Report each line of the data below in which "postova" appears.

--- DATA RECORDS ---

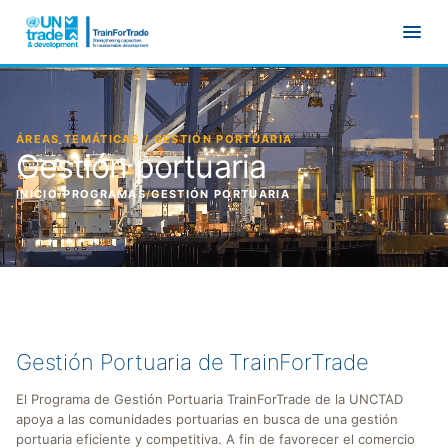
Ir al contenido principal
ÁREAS TEMÁTICAS / GESTIÓN PORTUARIA
Gestión portuaria
INICIO
/
PROGRAMAS
/
GESTIÓN PORTUARIA
Gestión Portuaria de TrainForTrade
El Programa de Gestión Portuaria TrainForTrade de la UNCTAD
apoya a las comunidades portuarias en busca de una gestión
portuaria eficiente y competitiva. A fin de favorecer el comercio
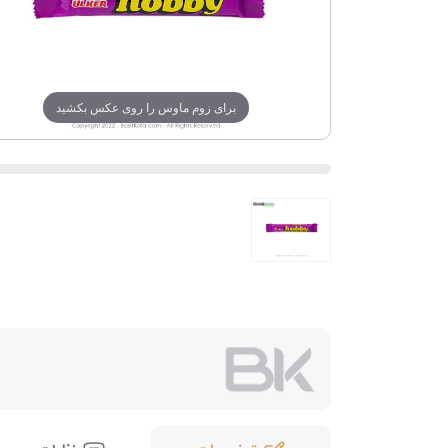
برای زوم ماوس را روی عکس بکشید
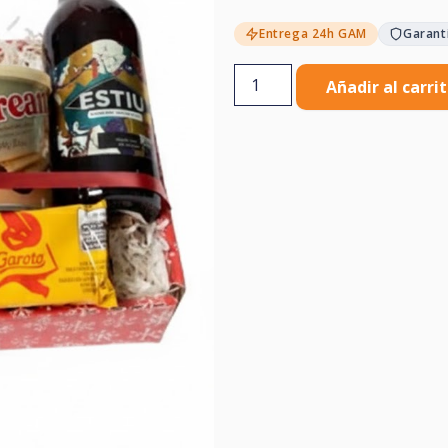
Entrega 24h GAM
Garant
Añadir al carri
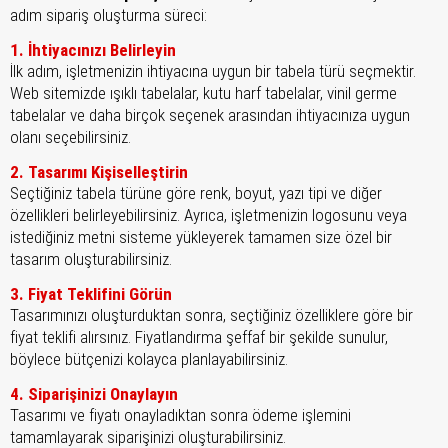
adım sipariş oluşturma süreci:
1. İhtiyacınızı Belirleyin
İlk adım, işletmenizin ihtiyacına uygun bir tabela türü seçmektir.
Web sitemizde ışıklı tabelalar, kutu harf tabelalar, vinil germe
tabelalar ve daha birçok seçenek arasından ihtiyacınıza uygun
olanı seçebilirsiniz.
2. Tasarımı Kişiselleştirin
Seçtiğiniz tabela türüne göre renk, boyut, yazı tipi ve diğer
özellikleri belirleyebilirsiniz. Ayrıca, işletmenizin logosunu veya
istediğiniz metni sisteme yükleyerek tamamen size özel bir
tasarım oluşturabilirsiniz.
3. Fiyat Teklifini Görün
Tasarımınızı oluşturduktan sonra, seçtiğiniz özelliklere göre bir
fiyat teklifi alırsınız. Fiyatlandırma şeffaf bir şekilde sunulur,
böylece bütçenizi kolayca planlayabilirsiniz.
4. Siparişinizi Onaylayın
Tasarımı ve fiyatı onayladıktan sonra ödeme işlemini
tamamlayarak siparişinizi oluşturabilirsiniz.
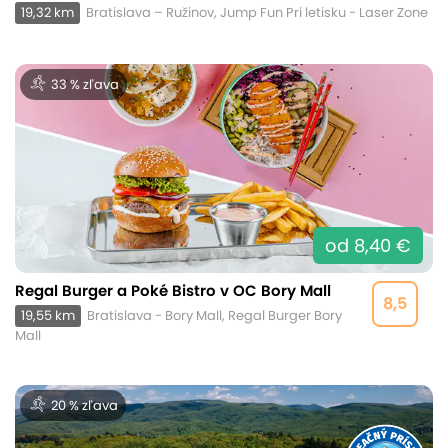
19,32 km
Bratislava – Ružinov, Jump Fun Pri letisku - Laser Zone
33 % zľava
od 8,40 €
Regal Burger a Poké Bistro v OC Bory Mall
8,5
19,55 km
Bratislava - Bory Mall, Regal Burger Bory
Mall
20 % zľava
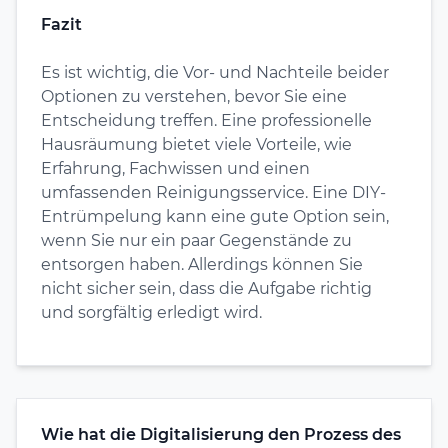
Fazit
Es ist wichtig, die Vor- und Nachteile beider
Optionen zu verstehen, bevor Sie eine
Entscheidung treffen. Eine professionelle
Hausräumung bietet viele Vorteile, wie
Erfahrung, Fachwissen und einen
umfassenden Reinigungsservice. Eine DIY-
Entrümpelung kann eine gute Option sein,
wenn Sie nur ein paar Gegenstände zu
entsorgen haben. Allerdings können Sie
nicht sicher sein, dass die Aufgabe richtig
und sorgfältig erledigt wird.
Wie hat die Digitalisierung den Prozess des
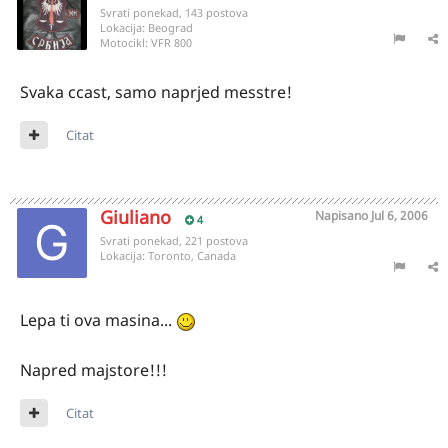
Svrati ponekad, 143 postova
Lokacija:
Beograd
Motocikl:
VFR 800
Svaka ccast, samo naprjed messtre!
Citat
Giuliano
Napisano
Jul 6, 2006
4
Svrati ponekad, 221 postova
Lokacija:
Toronto, Canada
Lepa ti ova masina...
Napred majstore!!!
Citat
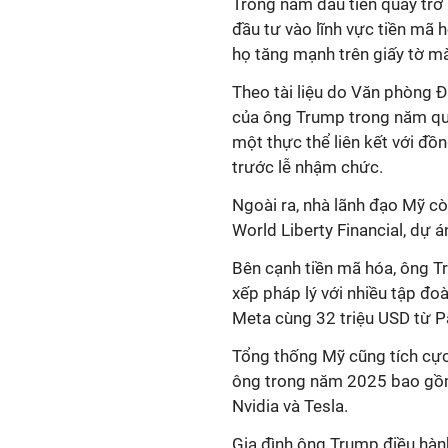
Trong năm đầu tiên quay trở 
đầu tư vào lĩnh vực tiền mã h
họ tăng mạnh trên giấy tờ mà
Theo
tài liệu do
Văn phòng Đ
của ông Trump trong năm qu
một thực thể liên kết với đ
trước lễ nhậm chức.
Ngoài ra, nhà lãnh đạo Mỹ cò
World Liberty Financial, dự á
Bên cạnh tiền mã hóa, ông Tr
xếp pháp lý với nhiều tập đo
Meta cùng 32 triệu USD từ P
Tổng thống Mỹ
cũng tích cự
ông trong năm
2025
bao gồ
Nvidia và Tesla.
Gia đình
ông
Trump điều hàn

---

§ SOLUTION TO THIS EXERCISE:
Svrati ponekad, 143 postova
Svrati ponekad, 221 postova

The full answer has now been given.